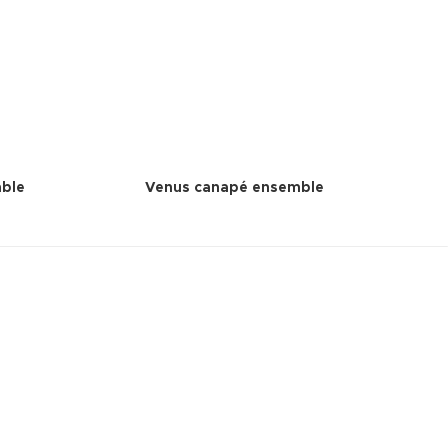
ble
Venus canapé ensemble
Ne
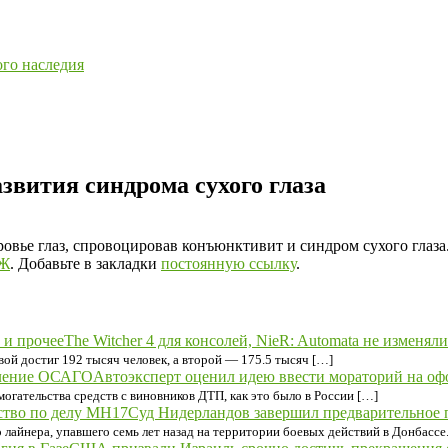
ого наследия
азвития синдрома сухого глаза
ровье глаз, спровоцировав конъюнктивит и синдром сухого глаза
ОЖ
. Добавьте в закладки
постоянную ссылку
.
The Witcher 4 для консолей, NieR: Automata не изменяли
ой достиг 192 тысяч человек, а второй — 175.5 тысяч […]
Автоэксперт оценил идею ввести мораторий на 
огательства средств с виновников ДТП, как это было в России […]
Cуд Нидерландов завершил предварительное 
лайнера, упавшего семь лет назад на территории боевых действий в Донбассе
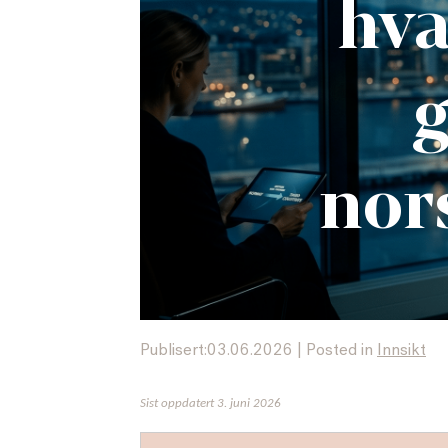
hva
g
nor
Publisert:03.06.2026
|
Posted in
Innsikt
Sist oppdatert 3. juni 2026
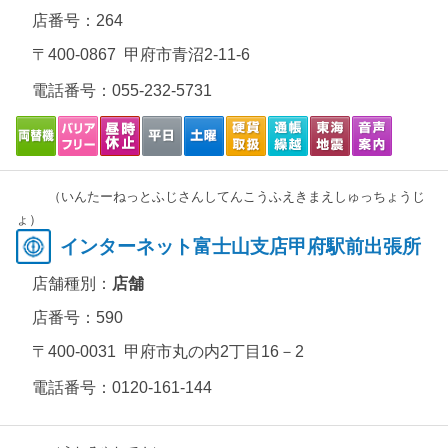
店番号：264
〒400-0867 甲府市青沼2-11-6
電話番号：
055-232-5731
（いんたーねっとふじさんしてんこうふえきまえしゅっちょうじ
ょ）
インターネット富士山支店甲府駅前出張所
店舗種別：
店舗
店番号：590
〒400-0031 甲府市丸の内2丁目16－2
電話番号：
0120-161-144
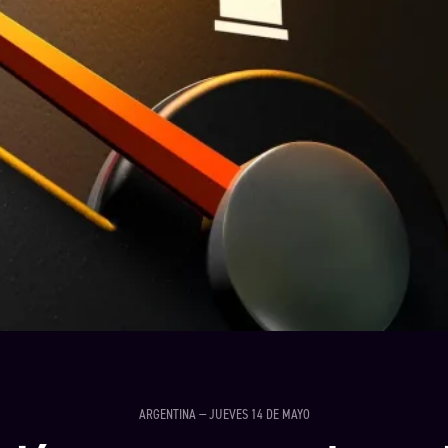
ARGENTINA — JUEVES 14 DE MAYO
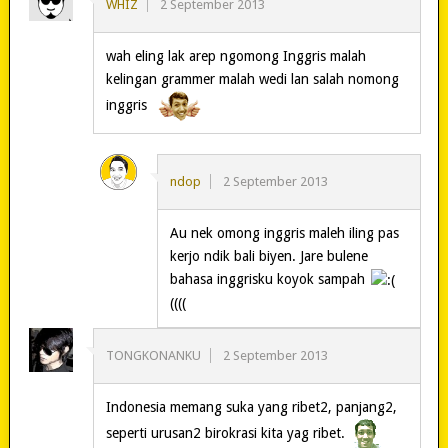
WHIZ
2 September 2013
wah eling lak arep ngomong Inggris malah
kelingan grammer malah wedi lan salah nomong
inggris
ndop
2 September 2013
Au nek omong inggris maleh iling pas
kerjo ndik bali biyen. Jare bulene
bahasa inggrisku koyok sampah
((((
TONGKONANKU
2 September 2013
Indonesia memang suka yang ribet2, panjang2,
seperti urusan2 birokrasi kita yag ribet.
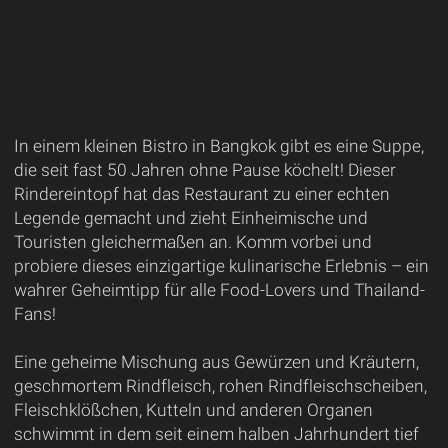
In einem kleinen Bistro in Bangkok gibt es eine Suppe,
die seit fast 50 Jahren ohne Pause köchelt! Dieser
Rindereintopf hat das Restaurant zu einer echten
Legende gemacht und zieht Einheimische und
Touristen gleichermaßen an. Komm vorbei und
probiere dieses einzigartige kulinarische Erlebnis – ein
wahrer Geheimtipp für alle Food-Lovers und Thailand-
Fans!
Eine geheime Mischung aus Gewürzen und Kräutern,
geschmortem Rindfleisch, rohen Rindfleischscheiben,
Fleischklößchen, Kutteln und anderen Organen
schwimmt in dem seit einem halben Jahrhundert tief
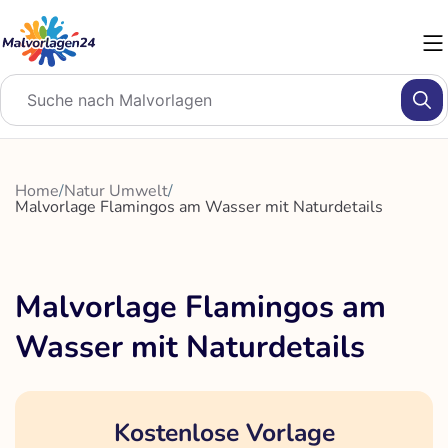
Zum
Inhalt
springen
Home
/
Natur Umwelt
/
Malvorlage Flamingos am Wasser mit Naturdetails
Malvorlage Flamingos am
Wasser mit Naturdetails
Kostenlose Vorlage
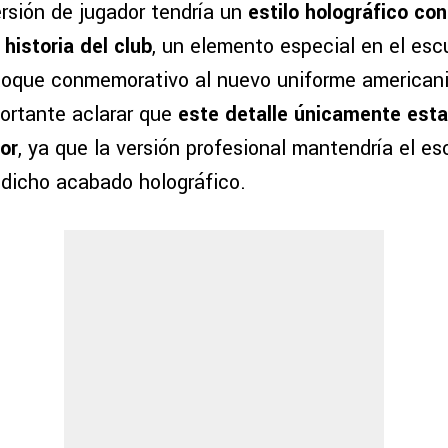
ersión de jugador tendría un
estilo holográfico con
historia del club
, un elemento especial en el esc
 toque conmemorativo al nuevo uniforme americani
ortante aclarar que
este detalle únicamente esta
or
, ya que la versión profesional mantendría el e
 dicho acabado holográfico.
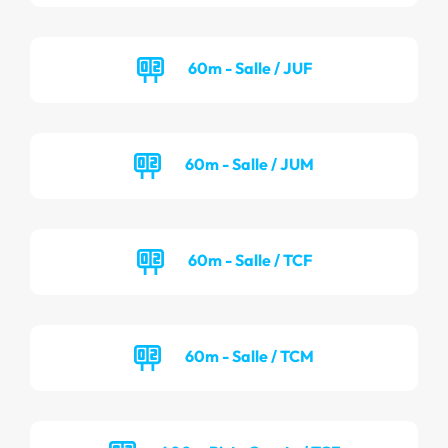
60m - Salle / JUF
60m - Salle / JUM
60m - Salle / TCF
60m - Salle / TCM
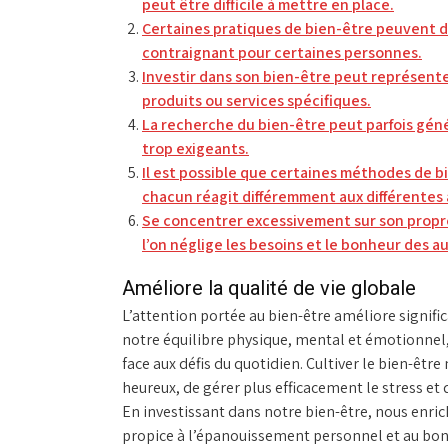
peut être difficile à mettre en place.
Certaines pratiques de bien-être peuvent de
contraignant pour certaines personnes.
Investir dans son bien-être peut représente
produits ou services spécifiques.
La recherche du bien-être peut parfois génére
trop exigeants.
Il est possible que certaines méthodes de b
chacun réagit différemment aux différentes
Se concentrer excessivement sur son propre
l’on néglige les besoins et le bonheur des au
Améliore la qualité de vie globale
L’attention portée au bien-être améliore signifi
notre équilibre physique, mental et émotionnel, 
face aux défis du quotidien. Cultiver le bien-ê
heureux, de gérer plus efficacement le stress et
En investissant dans notre bien-être, nous enri
propice à l’épanouissement personnel et au bon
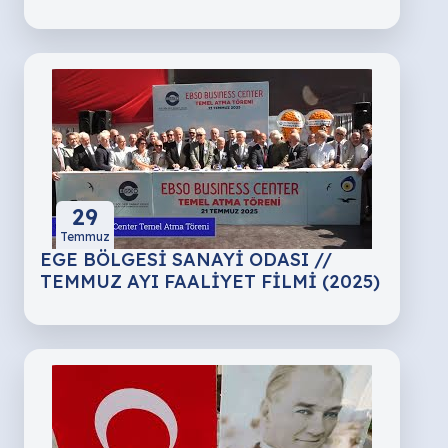
29
Temmuz
EGE BÖLGESİ SANAYİ ODASI //
TEMMUZ AYI FAALİYET FİLMİ (2025)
# # # # #
In the data above, find the line containing "Publisert:03.06.2026" and the line containing "Malvorlage Flamingos am Wasser". Copy exactly the stretch from the first through the second, both included, leaving out any picture.

Publisert:03.06.2026
|
Posted in
Innsikt
Sist oppdatert 3. juni 2026
店番号：264
〒400-0867 甲府市青沼2-11-6
電話番号：
055-232-5731
（いんたーねっとふじさんしてんこうふえきまえしゅっちょうじ
ょ）
インターネット富士山支店甲府駅前出張所
店舗種別：
店舗
店番号：590
〒400-0031 甲府市丸の内2丁目16－2
電話番号：
0120-161-144
ARGENTINA — JUEVES 14 DE MAYO
WHIZ
2 September 2013
wah eling lak arep ngomong Inggris malah
kelingan grammer malah wedi lan salah nomong
inggris
ndop
2 September 2013
Au nek omong inggris maleh iling pas
kerjo ndik bali biyen. Jare bulene
bahasa inggrisku koyok sampah
((((
TONGKONANKU
2 September 2013
Indonesia memang suka yang ribet2, panjang2,
seperti urusan2 birokrasi kita yag ribet.
In einem kleinen Bistro in Bangkok gibt es eine Suppe,
die seit fast 50 Jahren ohne Pause köchelt! Dieser
Rindereintopf hat das Restaurant zu einer echten
Legende gemacht und zieht Einheimische und
Touristen gleichermaßen an. Komm vorbei und
probiere dieses einzigartige kulinarische Erlebnis – ein
wahrer Geheimtipp für alle Food-Lovers und Thailand-
Fans!
Eine geheime Mischung aus Gewürzen und Kräutern,
geschmortem Rindfleisch, rohen Rindfleischscheiben,
Fleischklößchen, Kutteln und anderen Organen
schwimmt in dem seit einem halben Jahrhundert tief
Zum
Inhalt
springen
Home
/
Natur Umwelt
/
Malvorlage Flamingos am Wasser mit Naturdetails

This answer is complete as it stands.